Günümüzün etkili kalemlerinden birine sahip Kahraman Tazeoğlu. Artık O, Aşk kitaplarının en iyi yazarlarından biri. Düşününce ‘’Aşk’’ üzerine söyleyecek ne çok sözü, kuracak ne çok cümlesi var… Ve okurken yazarak karşımıza çıkaracak ne çok hikayesi var…
Her hikayeden bir ‘’Aşk’’ çıkar mı bilmem ama her ‘’Aşk’’tan güzel hikayeler çıkar!
Benim için en iyisi olan bu kitabı için; Kahraman Tazeoğlu ile yeniden buluşmak çok iyi geldi…

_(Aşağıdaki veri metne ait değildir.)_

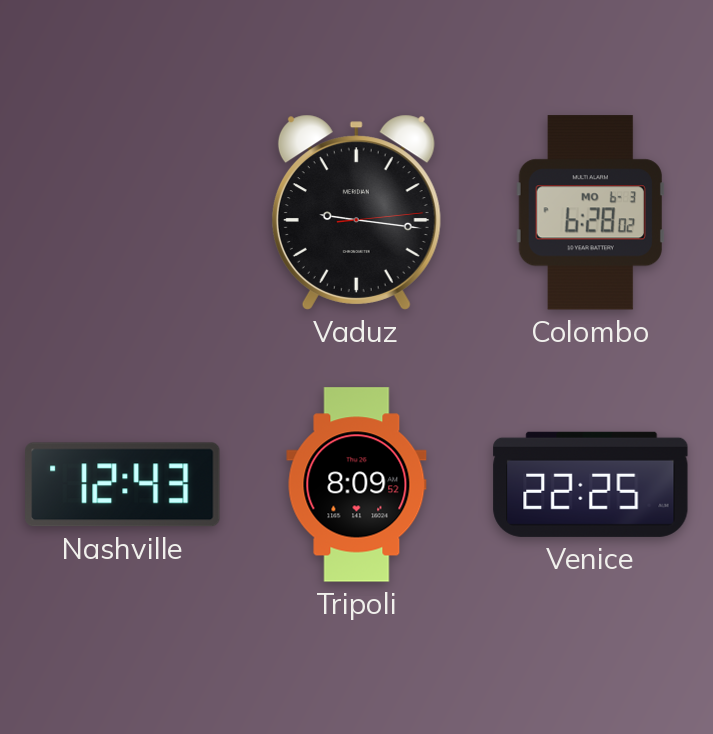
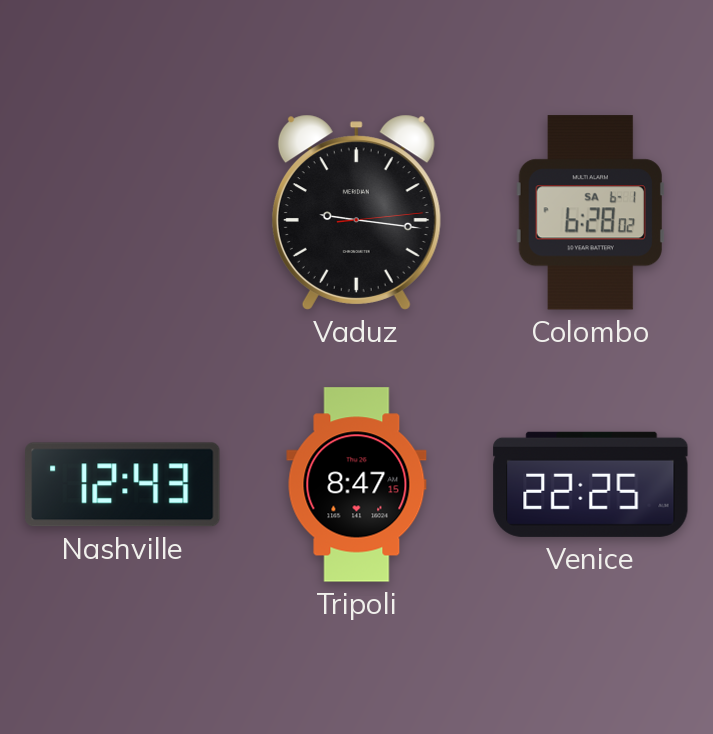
Colombo date: MO 6-3 -> SA 6-1
Tripoli: 8:09 -> 8:47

Annesi Amerikalı, babası Türk olan Derya, dünyaya gelir gelmez kendini suda bulur. Babası Hint ve Pasifik okyanuslarının derinliklerini araştıran, dünyanın en modern araştırma gemisinde görev alan bir bilim adamı iken; annesi Amerika’da bir kolejde yüzme öğretmenidir. Denize aşık bir ailede dünyaya gelen Derya’da zamanla iyi bir yüzücü ve dalgıç olur.
Ailesi yaşamını Amerika’da devam ettirirken; Derya lüks bir semtte, lüks bir evde İstanbul’ da yalnız yaşamaktadır. Ancak ailesi, gözlerini arkalarında bırakmayacaklarını bildikleri, hem aile dostları hem de Derya’nın yüzme hocası olan Mehmet Bey’e emanet ederler.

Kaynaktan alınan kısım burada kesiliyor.